Certain existing desulfurization processes incorporate both hydrodesulfurization and oxidative desulfurization. For instance, Cabrera et al. U.S. Pat. No. 6,171,478, Zinnen et al. US20050040078A1, and Kocal U.S. Pat. No. 6,277,271 describe integrated processes in which the hydrocarbon feedstock is first contacted with a hydrodesulfurization catalyst in a hydrodesulfurization reaction zone to reduce the sulfur content to the low sulfur level. The resulting hydrocarbon stream is then passed to a distinct oxidation zone containing an oxidizing agent where the residual sulfur is converted into oxidized sulfur compounds under mild conditions. After decomposing the residual oxidizing agent, the oxidized sulfur compounds are solvent extracted, resulting in an oxidized sulfur compound stream and a reduced sulfur hydrocarbon oil stream.

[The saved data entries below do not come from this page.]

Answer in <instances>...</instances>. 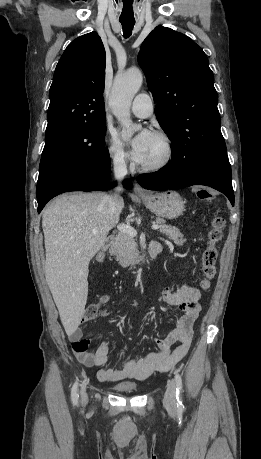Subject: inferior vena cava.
<instances>
[{
	"mask_svg": "<svg viewBox=\"0 0 261 459\" xmlns=\"http://www.w3.org/2000/svg\"><path fill=\"white\" fill-rule=\"evenodd\" d=\"M127 175V167L124 161L123 156H120L114 160V176L118 181H122ZM121 187H117L119 191ZM124 202L123 199L118 194H113L109 196V209L110 213L119 218V215L123 209Z\"/></svg>",
	"mask_w": 261,
	"mask_h": 459,
	"instance_id": "obj_1",
	"label": "inferior vena cava"
}]
</instances>
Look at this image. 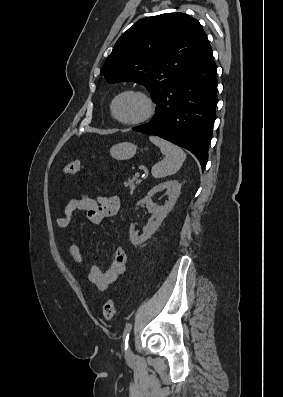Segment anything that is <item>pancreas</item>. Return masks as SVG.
<instances>
[{
	"instance_id": "cf45deb5",
	"label": "pancreas",
	"mask_w": 283,
	"mask_h": 397,
	"mask_svg": "<svg viewBox=\"0 0 283 397\" xmlns=\"http://www.w3.org/2000/svg\"><path fill=\"white\" fill-rule=\"evenodd\" d=\"M139 184H140V180H138L135 177L131 179L129 178L127 181L124 182V186L128 187L131 192H133L136 189L137 185Z\"/></svg>"
}]
</instances>
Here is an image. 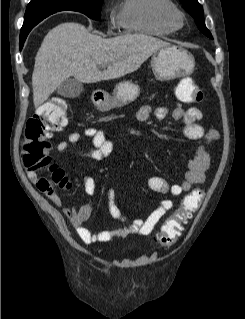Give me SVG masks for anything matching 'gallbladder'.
Returning <instances> with one entry per match:
<instances>
[{
	"instance_id": "gallbladder-1",
	"label": "gallbladder",
	"mask_w": 245,
	"mask_h": 319,
	"mask_svg": "<svg viewBox=\"0 0 245 319\" xmlns=\"http://www.w3.org/2000/svg\"><path fill=\"white\" fill-rule=\"evenodd\" d=\"M83 91V85L76 79H66L57 87V94L66 98H76Z\"/></svg>"
}]
</instances>
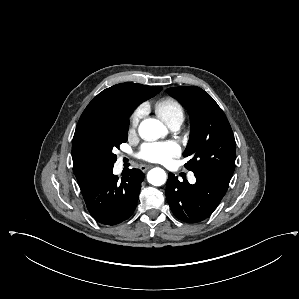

However, all of the aforementioned processes known in the art require construction and installation of a grass roots oxidation vessel to carry out the oxidative desulfurization.
Therefore, a need exists for an improved desulfurizing process and apparatus that minimizes the requirement of newly constructed and installed reaction vessels.
Therefore, it is an object of the present invention to modify existing hydrotreating units without the need to construct grass roots units and newly constructed and installed reaction vessels for oxidative desulfurization, thereby requiring very high capital investments.
It is another object of the present invention to provide such a modification that incorporates oxidative desulfurization step within a hydrodesulfurization unit thereby advantageously utilizing existing infrastructure in an efficient and effective manner.